5 chapitres Terminé Contenu pour adultes

⚠️ Warning Below This is the story of a little girl who learned to grow in the silence-like a wildflower blooming through cracks in concrete. She lived in a house of shadows, where the walls whispered violence, and silence became her shield. Her days were shaped by what was unspoken-by hands that harmed, by trust that fractured, by love that came laced with pain. But even in that stillness, something stirred. Instead of drowning in the quiet, she began to listen-to the words of others who had walked through similar storms. Their stories were not just stories. They were maps, mirrors, and lifelines. Through their truths, she began to uncover her own. Now, she turns inward and outward, breaking her own silence-not with a scream, but with a steady voice that has waited a lifetime to be heard. This book is not just about trauma. It is about the bones of a broken girl who built a life from what was left behind. It's about grief, and the ghosts of family. About the way innocence can be stolen, yet spirit still survives. It's about the quiet power of letting go. But above all-it's about freedom.
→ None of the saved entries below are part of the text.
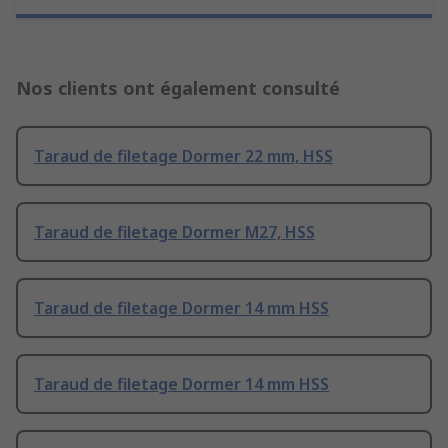
Nos clients ont également consulté
Taraud de filetage Dormer 22 mm, HSS
Taraud de filetage Dormer M27, HSS
Taraud de filetage Dormer 14 mm HSS
Taraud de filetage Dormer 14 mm HSS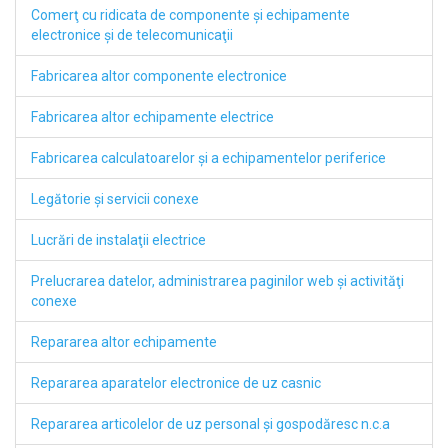
Comerţ cu ridicata de componente şi echipamente
electronice şi de telecomunicaţii
Fabricarea altor componente electronice
Fabricarea altor echipamente electrice
Fabricarea calculatoarelor şi a echipamentelor periferice
Legătorie şi servicii conexe
Lucrări de instalaţii electrice
Prelucrarea datelor, administrarea paginilor web şi activităţi
conexe
Repararea altor echipamente
Repararea aparatelor electronice de uz casnic
Repararea articolelor de uz personal şi gospodăresc n.c.a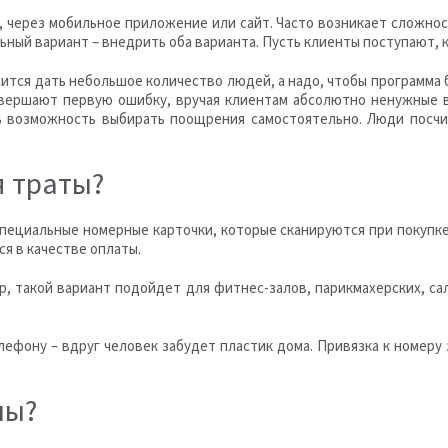
 через мобильное приложение или сайт. Часто возникает сложнос
ый вариант – внедрить оба варианта. Пусть клиенты поступают, к
сится дать небольшое количество людей, а надо, чтобы программа
совершают первую ошибку, вручая клиентам абсолютно ненужные 
 возможность выбирать поощрения самостоятельно. Люди посчи
я траты?
пециальные номерные карточки, которые сканируются при покупке
я в качестве оплаты.
р, такой вариант подойдет для фитнес-залов, парикмахерских, са
ефону – вдруг человек забудет пластик дома. Привязка к номеру
лы?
The kind you find not by fighting, but by finally releasing what was never yours to carry. And if even one soul finds a piece of themselves in these pages, then her voice, at last, has done what silence could not. ⚠️WARNING Author's Note & Content Warning: This is a deeply personal and emotional story that touches on domestic violence and childhood sexual abuse. While written to bring awareness, healing, and understanding, I recognise these topics may be distressing for some readers.